Que représentent ces deux femmes pour vous ?

V. M. Ce sont des amies de nos parents…

Juste ça ?

F. M. Elles nous ont permis d’exister. Grâce à elles, nos parents sont devenus vraiment parents. C’est une relation très amicale mais on ne voit pas Mary comme notre mère. Pareil pour celle qui a donné ses ovocytes. Jamais elle n’affirmera que, parce qu’on a des gènes en commun, on lui doit quoi que ce soit.

La GPA fait débat en France. Vous n’avez jamais été confrontées à des réactions négatives ?

V. M. Jamais. Ce n’est pas comme si j’avais braqué une banque. Ceux qui ont des mauvaises réactions n’ont jamais rencontré des personnes nées grâce à la GPA. Qui osera me dire : « C’est horrible que tu existes » ? Pour moi, donner la vie est toujours une belle chose. En fait, ce sont nos parents qui ont souffert, déjà de ne pas pouvoir avoir d’enfant, puis d’être attaqués tout le temps.

F. M. Ces horreurs, ces insultes qu’eux subissent vont systématiquement rappeler à ma mère sa plus grande peur : celle de ne pas être considérée comme notre mère. Nous, on sait très bien que c’est notre maman, qu’on l’aime, mais elle en a beaucoup pleuré. Pour elle, c’était très dur d’aller dans ces tribunaux pour se faire juger.

Elle culpabilise de ne pas vous avoir portées ?

F. M. Non, ce n’est pas ça. Avant de nous avoir, elle a vécu longtemps en se disant qu’elle n’aurait jamais d’enfant, alors qu’elle a tout d’une maman. C’était son rêve de devenir mère.

V. M. La plus grande pression dans ma vie, c’est celle de ma mère pour que j’aie des bonnes notes !

F. M. C’est une blessure émotionnelle. Quand elle fait face à des personnes qui lui crient à la gueule que c’est une voleuse d’enfants, c’est chaud ! Le truc le plus horrible, c’est d’avoir vu ma mère subir autant de violences, de l’avoir vue pleurer et craquer. Comment des gens sont-ils capables de faire ça sans nous connaître ? Moi, je n’ai pas subi cela, mais je vois les commentaires sur Internet. Parfois, on en parle un tout petit peu dans la famille, mais c’est un sujet sensible.

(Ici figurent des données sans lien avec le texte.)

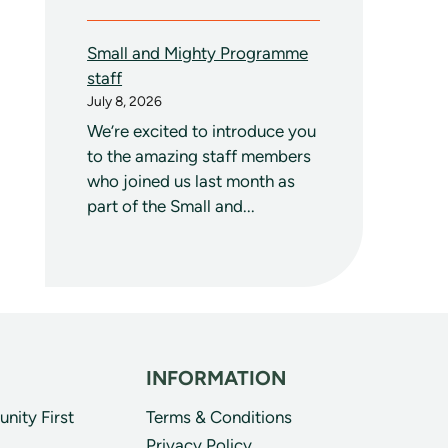
Small and Mighty Programme
staff
July 8, 2026
We’re excited to introduce you
to the amazing staff members
who joined us last month as
part of the Small and...
INFORMATION
ity First
Terms & Conditions
Privacy Policy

Aujourd’hui, pourquoi prendre la parole ?

F. M. L’hystérie actuelle porte sur la légalisation de la GPA. Mais nous, ce qui nous intéresse, c’est la reconnaissance des enfants. Il y a en France des enfants nés de GPA et cela ne devrait pas être un débat d’admettre qu’ils ont des parents. Si des personnes pensent que ma soeur et moi ne devrions pas être reconnues comme les filles de nos parents, c’est juste cruel et méprisant.

Quel est votre avis sur la légalisation de la GPA ?

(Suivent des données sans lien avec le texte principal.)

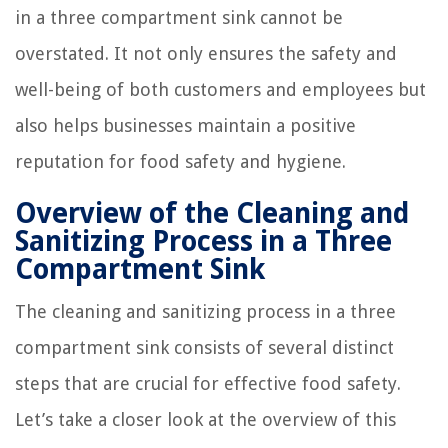
in a three compartment sink cannot be
overstated. It not only ensures the safety and
well-being of both customers and employees but
also helps businesses maintain a positive
reputation for food safety and hygiene.
Overview of the Cleaning and
Sanitizing Process in a Three
Compartment Sink
The cleaning and sanitizing process in a three
compartment sink consists of several distinct
steps that are crucial for effective food safety.
Let’s take a closer look at the overview of this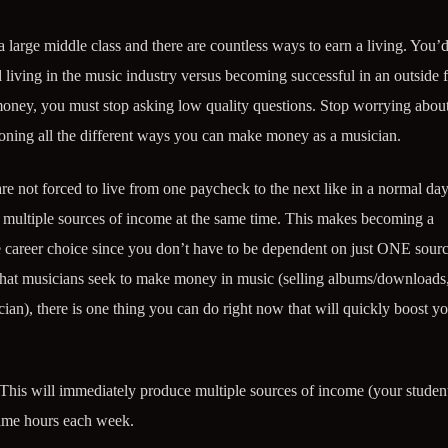
a large middle class and there are countless ways to earn a living. You’
 living in the music industry versus becoming successful in an outside f
oney, you must stop asking low quality questions. Stop worrying abou
sioning all the different ways you can make money as a musician.
e not forced to live from one paycheck to the next like in a normal day
ng multiple sources of income at the same time. This makes becoming a
 career choice since you don’t have to be dependent on just ONE sourc
that musicians seek to make money in music (selling albums/downloads
cian), there is one thing you can do right now that will quickly boost y
This will immediately produce multiple sources of income (your student
time hours each week.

V. M. Je ne suis pas pour maintenant, cela créerait trop de polémiques. La France n’est pas prête. Aujourd’hui, les Français ne savent même pas ce qu’est la GPA. Ils imaginent que gestatrice, c’est un métier, mais ce n’est pas le cas. Commençons par la reconnaissance des enfants nés à l’étranger. Après, il faut avancer vers la légalisation.

F. M. Moi, je suis pour aborder la légalisation dès à présent. Dans les pays où la GPA est encadrée, les Etats-Unis ou le Canada, les mères porteuses le font d’abord dans l’idée de rendre service.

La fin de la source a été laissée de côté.